Mar 24, 2012

ggplot2 for SEER data in a jiffy

ggplot2 produces wonderful plots. But it represents a complete change in thought from how I usually draw plots. And this is a problem in a time crunch.

Objective: I need to plot a simple dataset from SEER that has combined incidence and mortality rates of breast cancer by race. Simple, yes? NO! The wretched thing is complicated!

Resources: Hadley Wickham's site, random resources on the net (Stack etc.) and The R Cookbook

Notes:
Plotting is done in Layers that consist of:
A data set
A set of mappings between variables and aesthetic properties
A geom, and parameters
A stat, and parameters
A position adjustment

Jargon: ggplot has Geoms, stats, scales, facets and coordinate systems.

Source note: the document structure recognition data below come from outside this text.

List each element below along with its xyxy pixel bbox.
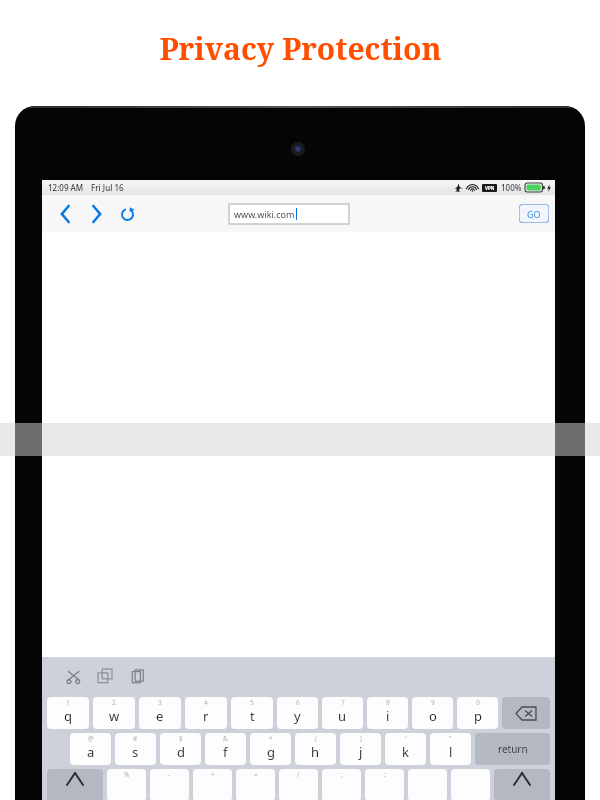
staticText: Fri Jul 16: [91, 182, 124, 193]
button[interactable]: Shift: [47, 769, 103, 800]
staticText: l: [449, 743, 453, 761]
button[interactable]: #: [115, 733, 156, 765]
button[interactable]: www.wiki.com: [229, 204, 349, 224]
staticText: =: [254, 770, 258, 779]
button[interactable]: (: [295, 733, 336, 765]
button[interactable]: *: [250, 733, 291, 765]
staticText: k: [402, 743, 409, 761]
button[interactable]: 5: [231, 697, 273, 729]
button[interactable]: %: [107, 769, 146, 800]
button[interactable]: :: [365, 769, 404, 800]
staticText: a: [87, 743, 95, 761]
button[interactable]: 6: [277, 697, 318, 729]
staticText: ': [405, 734, 407, 743]
staticText: 2: [112, 698, 116, 707]
staticText: ): [360, 734, 362, 743]
button[interactable]: Paste: [124, 663, 150, 689]
staticText: j: [359, 743, 363, 761]
staticText: Privacy Protection: [159, 28, 442, 69]
staticText: *: [269, 734, 273, 743]
staticText: 5: [250, 698, 254, 707]
staticText: 9: [431, 698, 435, 707]
button[interactable]: ': [385, 733, 426, 765]
button[interactable]: GO: [519, 204, 549, 223]
button[interactable]: [451, 769, 490, 800]
button[interactable]: 0: [457, 697, 498, 729]
button[interactable]: ": [430, 733, 471, 765]
staticText: r: [203, 707, 209, 725]
staticText: 0: [476, 698, 480, 707]
button[interactable]: 2: [93, 697, 135, 729]
staticText: -: [168, 770, 171, 779]
button[interactable]: Cut: [60, 663, 86, 689]
staticText: f: [223, 743, 228, 761]
button[interactable]: -: [150, 769, 189, 800]
staticText: 4: [204, 698, 208, 707]
button[interactable]: @: [70, 733, 111, 765]
button[interactable]: return: [475, 733, 550, 765]
staticText: ": [449, 734, 452, 743]
button[interactable]: Copy: [92, 663, 118, 689]
staticText: 3: [158, 698, 162, 707]
button[interactable]: =: [236, 769, 275, 800]
staticText: u: [338, 707, 347, 725]
button[interactable]: ): [340, 733, 381, 765]
staticText: d: [177, 743, 185, 761]
button[interactable]: Backspace: [502, 697, 550, 729]
staticText: @: [88, 734, 94, 743]
button[interactable]: &: [205, 733, 246, 765]
staticText: 8: [386, 698, 390, 707]
staticText: ;: [341, 770, 343, 779]
button[interactable]: /: [279, 769, 318, 800]
staticText: :: [384, 770, 386, 779]
staticText: GO: [527, 208, 541, 220]
staticText: $: [179, 734, 183, 743]
staticText: %: [124, 770, 130, 779]
staticText: 7: [341, 698, 345, 707]
staticText: q: [64, 707, 72, 725]
button[interactable]: 1: [47, 697, 89, 729]
button[interactable]: Back: [52, 201, 78, 227]
staticText: +: [211, 770, 215, 779]
staticText: g: [267, 743, 275, 761]
button[interactable]: Shift: [494, 769, 550, 800]
staticText: 1: [66, 698, 70, 707]
staticText: w: [109, 707, 120, 725]
button[interactable]: ;: [322, 769, 361, 800]
button[interactable]: 8: [367, 697, 408, 729]
staticText: s: [132, 743, 139, 761]
button[interactable]: 7: [322, 697, 363, 729]
button[interactable]: 4: [185, 697, 227, 729]
staticText: y: [294, 707, 301, 725]
button[interactable]: 9: [412, 697, 453, 729]
button[interactable]: $: [160, 733, 201, 765]
staticText: #: [133, 734, 138, 743]
staticText: &: [223, 734, 228, 743]
button[interactable]: 3: [139, 697, 181, 729]
staticText: (: [315, 734, 317, 743]
staticText: e: [156, 707, 164, 725]
button[interactable]: +: [193, 769, 232, 800]
staticText: o: [429, 707, 437, 725]
staticText: p: [474, 707, 482, 725]
staticText: return: [498, 742, 528, 756]
staticText: 12:09 AM: [48, 182, 84, 193]
button[interactable]: Reload: [114, 201, 140, 227]
staticText: /: [297, 770, 300, 779]
button[interactable]: Forward: [83, 201, 109, 227]
staticText: i: [386, 707, 390, 725]
staticText: 6: [296, 698, 300, 707]
staticText: 100%: [501, 182, 522, 193]
staticText: t: [250, 707, 255, 725]
staticText: h: [311, 743, 320, 761]
staticText: www.wiki.com: [234, 208, 295, 220]
button[interactable]: [408, 769, 447, 800]
staticText: VPN: [485, 185, 495, 191]
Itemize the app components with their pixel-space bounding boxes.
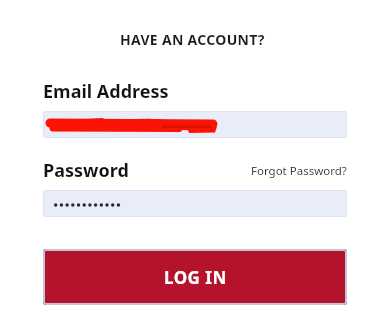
- button[interactable]: LOG IN: [43, 249, 347, 305]
- staticText: HAVE AN ACCOUNT?: [120, 30, 265, 49]
- staticText: Forgot Password?: [251, 163, 347, 179]
- staticText: LOG IN: [164, 266, 227, 289]
- staticText: Email Address: [43, 79, 169, 104]
- staticText: Password: [43, 158, 129, 183]
- button[interactable]: Forgot Password?: [251, 163, 347, 179]
- button[interactable]: [43, 190, 347, 217]
- button[interactable]: [43, 111, 347, 138]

My dataset from SEER: http://seer.cancer.gov/csr/1975_2008/browse_csr.php?section=4&page=sect_04_zfig.01.html

Preliminary data manipulation:
I combined the blacks and whites data into one dataset called allrates. It has an extra variable called race in it. Combination consisted of cleaning up the extra headers and footers from the csv, reading them in, adding a variable called race, assigning the data value of race to black/white. For renaming variables, I found the package gregmisc useful. The syntax is:

data <- rename.vars(data, c("x","y","z"), c("first","second","third"))


The Variables and the relationship between the variables (aes)

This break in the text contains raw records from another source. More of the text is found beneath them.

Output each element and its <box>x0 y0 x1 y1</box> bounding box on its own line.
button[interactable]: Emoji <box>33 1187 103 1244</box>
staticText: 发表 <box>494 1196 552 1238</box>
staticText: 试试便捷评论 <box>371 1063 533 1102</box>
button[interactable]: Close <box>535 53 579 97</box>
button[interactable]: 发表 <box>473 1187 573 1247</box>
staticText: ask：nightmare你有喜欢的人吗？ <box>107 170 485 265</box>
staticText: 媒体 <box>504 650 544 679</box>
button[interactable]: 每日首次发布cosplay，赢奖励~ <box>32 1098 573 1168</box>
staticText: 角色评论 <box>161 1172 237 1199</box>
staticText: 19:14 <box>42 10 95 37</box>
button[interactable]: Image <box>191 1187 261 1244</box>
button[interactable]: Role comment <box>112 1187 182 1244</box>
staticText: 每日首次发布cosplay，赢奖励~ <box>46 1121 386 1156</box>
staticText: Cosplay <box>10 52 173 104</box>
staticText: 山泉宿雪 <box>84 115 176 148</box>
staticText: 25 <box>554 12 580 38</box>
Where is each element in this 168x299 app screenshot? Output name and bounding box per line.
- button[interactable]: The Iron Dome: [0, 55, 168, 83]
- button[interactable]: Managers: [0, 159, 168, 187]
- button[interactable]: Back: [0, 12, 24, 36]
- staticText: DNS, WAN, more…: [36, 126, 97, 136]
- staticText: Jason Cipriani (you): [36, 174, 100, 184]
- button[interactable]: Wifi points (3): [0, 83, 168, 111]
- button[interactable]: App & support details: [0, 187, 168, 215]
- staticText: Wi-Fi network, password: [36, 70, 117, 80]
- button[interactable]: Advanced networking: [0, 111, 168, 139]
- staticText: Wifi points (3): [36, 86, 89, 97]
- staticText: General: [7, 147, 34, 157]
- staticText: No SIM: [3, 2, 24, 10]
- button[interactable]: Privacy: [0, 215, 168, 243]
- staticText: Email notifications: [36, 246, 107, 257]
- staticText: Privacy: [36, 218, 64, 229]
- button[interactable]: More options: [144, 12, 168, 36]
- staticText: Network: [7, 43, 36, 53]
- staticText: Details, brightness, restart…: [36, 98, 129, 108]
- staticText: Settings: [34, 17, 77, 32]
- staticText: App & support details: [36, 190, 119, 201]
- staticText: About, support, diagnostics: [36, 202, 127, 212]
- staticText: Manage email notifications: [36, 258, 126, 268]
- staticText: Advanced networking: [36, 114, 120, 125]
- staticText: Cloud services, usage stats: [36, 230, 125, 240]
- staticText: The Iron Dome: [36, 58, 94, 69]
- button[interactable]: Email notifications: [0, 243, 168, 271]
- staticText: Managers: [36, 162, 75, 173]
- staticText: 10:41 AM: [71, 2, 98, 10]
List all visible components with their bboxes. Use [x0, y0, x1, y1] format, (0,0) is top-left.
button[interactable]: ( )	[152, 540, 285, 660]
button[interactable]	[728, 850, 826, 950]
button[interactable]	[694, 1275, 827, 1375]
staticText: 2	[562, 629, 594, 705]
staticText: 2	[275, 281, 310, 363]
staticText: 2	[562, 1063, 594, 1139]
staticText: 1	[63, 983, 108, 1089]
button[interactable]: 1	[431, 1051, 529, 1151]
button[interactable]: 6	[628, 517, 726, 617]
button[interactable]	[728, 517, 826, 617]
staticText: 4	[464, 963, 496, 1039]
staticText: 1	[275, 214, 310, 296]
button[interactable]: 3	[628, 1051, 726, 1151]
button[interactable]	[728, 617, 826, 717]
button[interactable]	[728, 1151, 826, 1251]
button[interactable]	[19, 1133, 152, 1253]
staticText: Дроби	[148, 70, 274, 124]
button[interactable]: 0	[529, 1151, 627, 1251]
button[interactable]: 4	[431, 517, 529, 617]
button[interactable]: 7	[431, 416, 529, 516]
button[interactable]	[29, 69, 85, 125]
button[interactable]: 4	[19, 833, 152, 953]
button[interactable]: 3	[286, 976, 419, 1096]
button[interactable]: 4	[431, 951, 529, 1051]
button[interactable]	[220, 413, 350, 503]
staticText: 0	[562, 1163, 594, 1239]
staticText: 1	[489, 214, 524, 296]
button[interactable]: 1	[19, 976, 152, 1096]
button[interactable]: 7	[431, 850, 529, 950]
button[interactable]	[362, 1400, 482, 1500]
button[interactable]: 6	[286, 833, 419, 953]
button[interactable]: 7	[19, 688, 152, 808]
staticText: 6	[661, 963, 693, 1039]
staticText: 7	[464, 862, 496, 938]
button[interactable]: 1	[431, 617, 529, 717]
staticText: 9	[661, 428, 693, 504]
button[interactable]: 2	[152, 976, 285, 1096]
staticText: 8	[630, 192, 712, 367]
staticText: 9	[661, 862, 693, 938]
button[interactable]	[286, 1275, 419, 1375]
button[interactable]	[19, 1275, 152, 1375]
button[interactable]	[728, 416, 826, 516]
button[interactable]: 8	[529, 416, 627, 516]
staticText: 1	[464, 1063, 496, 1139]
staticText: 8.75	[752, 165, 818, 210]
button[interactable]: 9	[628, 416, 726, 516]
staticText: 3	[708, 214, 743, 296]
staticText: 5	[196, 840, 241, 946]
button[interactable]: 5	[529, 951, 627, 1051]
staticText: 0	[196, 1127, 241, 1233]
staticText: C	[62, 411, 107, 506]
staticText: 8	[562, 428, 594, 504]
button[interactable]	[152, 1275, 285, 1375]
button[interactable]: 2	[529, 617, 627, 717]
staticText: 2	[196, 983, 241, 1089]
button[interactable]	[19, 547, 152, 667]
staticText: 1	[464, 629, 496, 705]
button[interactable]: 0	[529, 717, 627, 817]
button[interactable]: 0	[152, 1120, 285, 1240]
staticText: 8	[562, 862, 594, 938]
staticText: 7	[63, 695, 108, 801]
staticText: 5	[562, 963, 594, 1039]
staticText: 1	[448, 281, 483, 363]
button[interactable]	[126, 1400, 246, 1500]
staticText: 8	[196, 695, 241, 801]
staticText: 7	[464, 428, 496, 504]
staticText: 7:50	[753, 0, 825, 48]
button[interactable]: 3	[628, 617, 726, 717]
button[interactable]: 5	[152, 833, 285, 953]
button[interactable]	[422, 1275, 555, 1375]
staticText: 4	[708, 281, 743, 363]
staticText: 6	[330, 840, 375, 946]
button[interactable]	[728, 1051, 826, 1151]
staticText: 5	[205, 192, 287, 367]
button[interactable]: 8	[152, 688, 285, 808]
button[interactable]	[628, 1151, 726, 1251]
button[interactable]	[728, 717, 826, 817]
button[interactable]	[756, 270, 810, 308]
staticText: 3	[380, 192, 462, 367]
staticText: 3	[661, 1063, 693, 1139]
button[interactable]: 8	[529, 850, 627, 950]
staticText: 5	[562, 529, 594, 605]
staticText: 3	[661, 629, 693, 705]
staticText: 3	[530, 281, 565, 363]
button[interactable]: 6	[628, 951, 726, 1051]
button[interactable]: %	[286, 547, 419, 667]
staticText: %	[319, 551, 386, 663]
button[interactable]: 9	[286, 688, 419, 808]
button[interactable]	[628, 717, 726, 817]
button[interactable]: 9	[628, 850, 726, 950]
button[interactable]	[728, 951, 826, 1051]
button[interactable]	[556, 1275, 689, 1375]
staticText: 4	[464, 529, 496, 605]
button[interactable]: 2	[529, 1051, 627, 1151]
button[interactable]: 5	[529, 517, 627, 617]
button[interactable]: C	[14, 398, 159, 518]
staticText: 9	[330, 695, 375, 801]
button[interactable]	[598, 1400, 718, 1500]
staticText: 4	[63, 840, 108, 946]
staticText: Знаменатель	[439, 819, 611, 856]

names(allrates) <- c("Year", "DAIncidence", "DAIncidenceJP", "ObsIncidence", "ObsIncidenceJP", "Mortality", "MortalityJP", "Race")


ggplot2 code skeleton from Wickham's site:

ggplot (data, mapping) +
layer (
stat = "",
geom = "",
position= "",
geom_parms = list(),
stat_params = list(),
)


With this, I somehow got to:


palette <- c("black", "red") colscale <- scale_color_manual(values=palette) plot <- ggplot(allrates, aes(allrates[,1])) + geom_point(aes(group=Race, color=Race, y=allrates[,2], shape=18)) + geom_smooth(aes(group=Race, color=Race, y=allrates[,2]), span=0.5) + geom_point(aes(group=Race, color=Race, y=allrates[,4], shape=4)) + geom_point(aes(group=Race, color=Race, y=allrates[,6], shape=1), span=0.2) + geom_smooth(aes(group=Race, color=Race, y=allrates[,6]), span=0.2) + colscale + xlab('') + ylab('') + opts(legend.position=c(0.62,0.47)) + opts(legend.background = theme_rect(col = 0)) + opts(legend.text = theme_text(size = 10))

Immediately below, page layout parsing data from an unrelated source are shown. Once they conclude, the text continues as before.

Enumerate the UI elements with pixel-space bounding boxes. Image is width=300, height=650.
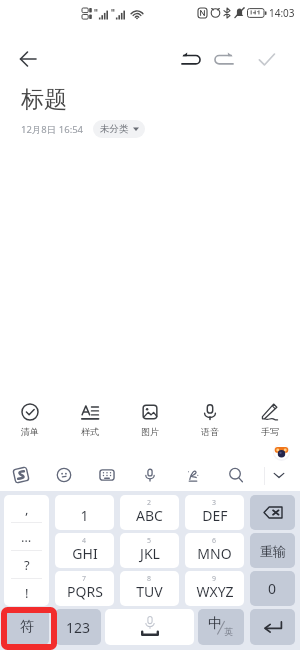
button[interactable]: Done xyxy=(250,43,282,75)
staticText: 标题 xyxy=(21,85,67,114)
button[interactable]: 清单 xyxy=(0,395,60,453)
staticText: 2 xyxy=(147,498,152,508)
button[interactable]: 8 xyxy=(120,571,179,606)
staticText: 符 xyxy=(20,618,34,636)
button[interactable]: 样式 xyxy=(60,395,120,453)
staticText: 14:03 xyxy=(269,6,295,20)
staticText: 重输 xyxy=(260,543,286,559)
staticText: 样式 xyxy=(81,426,99,437)
staticText: DEF xyxy=(202,506,228,525)
button[interactable]: 5 xyxy=(120,533,179,568)
button[interactable]: Enter xyxy=(250,609,295,645)
button[interactable]: 符 xyxy=(4,609,49,645)
button[interactable]: Redo xyxy=(208,43,240,75)
button[interactable]: 0 xyxy=(250,571,295,606)
button[interactable]: 手写 xyxy=(240,395,300,453)
button[interactable]: 4 xyxy=(55,533,114,568)
staticText: 4 xyxy=(82,536,87,546)
button[interactable]: Undo xyxy=(175,43,207,75)
button[interactable]: 1 xyxy=(55,495,114,530)
button[interactable]: 3 xyxy=(185,495,244,530)
staticText: 6 xyxy=(212,536,217,546)
staticText: … xyxy=(21,528,32,546)
button[interactable]: … xyxy=(4,523,49,550)
button[interactable]: Handwriting xyxy=(171,459,214,491)
button[interactable]: Keyboard xyxy=(85,459,128,491)
staticText: 0 xyxy=(268,579,277,598)
staticText: 清单 xyxy=(21,426,39,437)
staticText: 5 xyxy=(147,536,152,546)
button[interactable]: Space xyxy=(105,609,194,645)
button[interactable]: 中 xyxy=(198,609,244,645)
button[interactable]: Back xyxy=(11,42,45,76)
staticText: 语音 xyxy=(201,426,219,437)
button[interactable]: Search xyxy=(214,459,257,491)
button[interactable]: ! xyxy=(4,579,49,606)
staticText: 7 xyxy=(82,574,87,584)
staticText: JKL xyxy=(140,544,160,563)
staticText: TUV xyxy=(136,582,163,601)
staticText: ABC xyxy=(136,506,163,525)
button[interactable]: 图片 xyxy=(120,395,180,453)
staticText: ! xyxy=(25,584,29,602)
button[interactable]: ? xyxy=(4,551,49,578)
staticText: 手写 xyxy=(261,426,279,437)
button[interactable]: 9 xyxy=(185,571,244,606)
button[interactable]: Emoji xyxy=(42,459,85,491)
staticText: 中 xyxy=(208,615,222,633)
staticText: , xyxy=(25,500,29,518)
button[interactable]: Voice xyxy=(128,459,171,491)
staticText: 12月8日 16:54 xyxy=(21,123,84,136)
staticText: ? xyxy=(24,556,30,574)
button[interactable]: Sogou xyxy=(0,459,42,491)
button[interactable]: 123 xyxy=(55,609,101,645)
staticText: 8 xyxy=(147,574,152,584)
button[interactable]: 2 xyxy=(120,495,179,530)
button[interactable]: 6 xyxy=(185,533,244,568)
button[interactable]: 语音 xyxy=(180,395,240,453)
staticText: GHI xyxy=(72,544,98,563)
staticText: 未分类 xyxy=(100,123,129,135)
button[interactable]: 未分类 xyxy=(93,120,145,138)
button[interactable]: Backspace xyxy=(250,495,295,530)
button[interactable]: 7 xyxy=(55,571,114,606)
button[interactable]: 重输 xyxy=(250,533,295,568)
staticText: 9 xyxy=(212,574,217,584)
staticText: WXYZ xyxy=(196,582,234,601)
button[interactable]: , xyxy=(4,495,49,522)
staticText: 123 xyxy=(66,618,91,637)
staticText: 图片 xyxy=(141,426,159,437)
button[interactable]: Hide keyboard xyxy=(257,459,300,491)
staticText: PQRS xyxy=(67,582,103,601)
staticText: MNO xyxy=(197,544,232,563)
staticText: 3 xyxy=(212,498,217,508)
staticText: 1 xyxy=(80,506,89,525)
staticText: 英 xyxy=(224,626,233,637)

Q. How do you change the font in the graph?
A. Change the fontfamily= specification in geom_text
Q. What fontfamilies are available? Can I just find out what the default font of ggplot2 is?
A. Found the answer to this at The R Cookbook: Font families. The default sans font in ggplot2 is Helvetica (Most likely guess, comparing the font on the legend to all the fonts on that page).
Q. How do you add subtitles?
A. Apparently, this is not possible.

Q. So where are we in our SEER graph plotting exercise?
A. We are stuck. Period. Luckily, the perl philosophy now comes in. Whatever works.

I ended up importing the graph into gimp, scaling the image to the dimensions of my thesis, manipulating in all the text and then including it via the \includegraphics route.


\begin{figure}[H]
\begin{center}
\includegraphics{chapter1/seerrates.png}
\end{center}
\caption{SEER Incidence and Mortality Rates for breast cancer in women, 1975-2008}
\label{fig:seer}
\end{figure}


Goal accomplished but I really wish I didn't have to waste all this time and go through so much agony and two different software to finally arrive at what I wanted.
---------------
Lessons from this exercise
  • ggplot2 produces pretty graphs but is super-tricky to figure out and frustrations are terrible.
  • ggplot2 documentation "looks" simple and logical but is actually not that simple at all.
  • It takes HUGE amount of googling and internet trawling to achieve desired results.
  • At some point I had to draw the line and polish the rough edges - eg. subtitles, extra legends etc with gimp.
---------------


Some additional Q/A I ended up learning:
Q. How do you change the size of the font on the x-axis and y-axis?
A. Use this piece of code:

opts_plot <- opts(strip.text.x = theme_text(size=7), axis.text.x = theme_text(size=7), axis.text.y = theme_text(size=8), strip.background = theme_blank(), plot.title = theme_text(size=8))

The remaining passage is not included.